Weekly Symmetrical Triangle Forming on the Chart
The weekly candlestick chart for MS stock indicates the formation of a symmetrical triangle. This formation is composed of a declining upper channel as bounces make lower peaks and a rising lower channel as pullbacks fall to higher lows. Eventually, the upper and lower channel lines converge at the apex point. However, the breakout or breakdown tends to occur before the apex is reached as proverbial steam builds up for a break in either direction when the channel is broken. The upper channel breakout is around $86.48 and the lower channel breakout is near $76.25. The stock bounced through the weekly MSL trigger at $80.59 as it approaches the weekly 20-period exponential moving average (MA) at $82.82 followed by the falling weekly 50-period MA at $88.07. Volume tends to wind down until a breakout or breakdown is triggered. Investors may consider waiting for the resolution to the symmetrical triangle formation before taking entry.
The Hangover of 2022
The special purpose acquisition company (SPAC) craze surged Morgan Stanley investment banking revenues in 2021. SPACs were coming to market in droves. However, that trend went bust fairly quickly into 2022 as the bear market reared its ugly face driven by high inflation and spiking interest rates. This makes comparables to 2021 tough as big investment banking fees have shrunk. This was evident by the (-55%) drop in investment banking revenues comprised of advisory, equity underwriting, and fixed income underwriting revenues.
Recurring Revenue Base
By integrating banking, asset management, brokerage, and wealth management services under one roof, Morgan Stanley is able to attain recurring revenues by collecting a percentage of total assets on a monthly basis. This enables steady and predictable revenue streams and makes the E*TRADE acquisition a brilliant move in hindsight. A contraction in its main investment banking business was partially offset by the strength in its asset and wealth management businesses.

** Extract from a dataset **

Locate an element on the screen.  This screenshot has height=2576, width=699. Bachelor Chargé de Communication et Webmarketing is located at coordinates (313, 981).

Management Services Stepping Up to the Plate
On Oct. 14, 2022, Morgan Stanley released its fiscal second-quarter 2022 results for the quarter ending September 2022. The Company reported earnings-per-share (EPS) of $1.47 missing consensus analyst estimates for $1.51, by (-$0.04). Total revenues fell (-12) year-over-year (YoY) to $12.99 billion also falling short of consensus analyst estimates for $13.31 billion. The Company delivered return on tangible equity (ROTCE) of 14.6% and the expense efficiency ratio year-to-date was 72%. Institutional securities net revenues were $5.8 billion reflecting strong performance in fixed income and equity to mitigate the uncertain macroeconomic environment that’s limiting investment banking. Wealth management delivered a pre-tax margin of $26.9% from higher net interest income on higher interest rates. Investment management contributed $1.2 billion in revenues on assets under management (AUM) of $1.3 trillion.

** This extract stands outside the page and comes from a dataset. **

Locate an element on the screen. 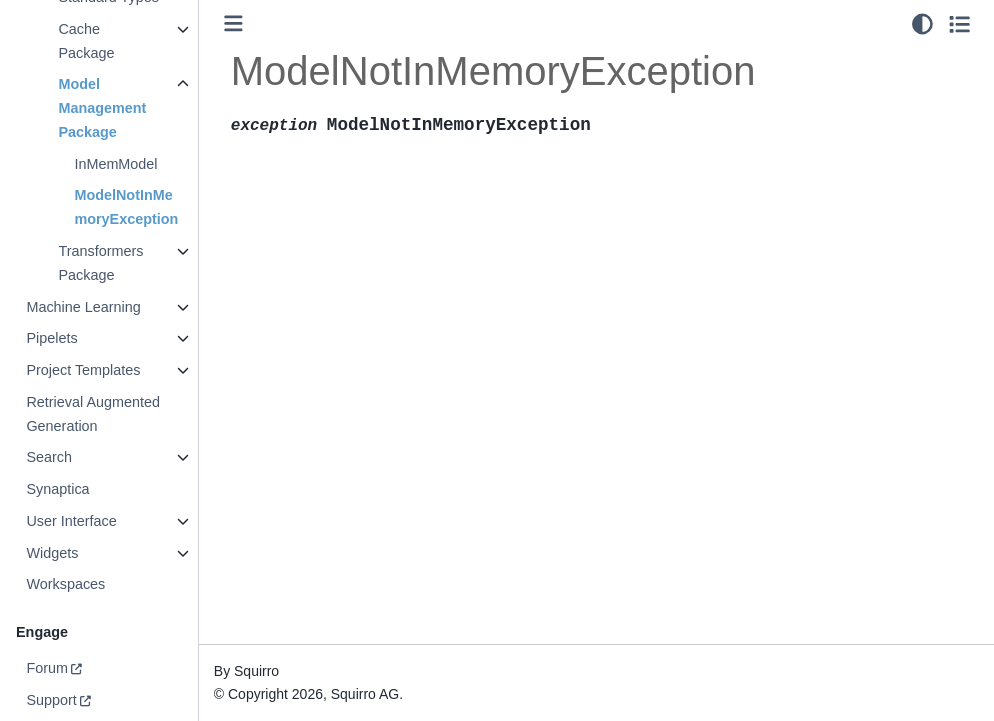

Investment Banking Overshoots on the Downside
Investment banking revenues fell (-55%) from the year ago period. Investment banking saw advisory revenues fall to $5.817 billion from $7.495 billion a year ago. Underwriting revenues collapsed to $1.277 billion from $2.849 billion. Fixed income underwriting revenues fell to $366 million from $567 million a year ago. Morgan Stanley CEO James Gorman commented “Wealth Management added an additional $65 billion in net new assets and produced a pre-tax margin of 28%, excluding integration-related expenses, demonstrating scale and stability despite declining asset values. While Investment Banking and Investment Management were impacted by the market environment, Fixed Income and Equity navigated challenging markets well. We continue to maintain our strong capital position while repurchasing $2.6 billion of shares and distributing a healthy dividend.”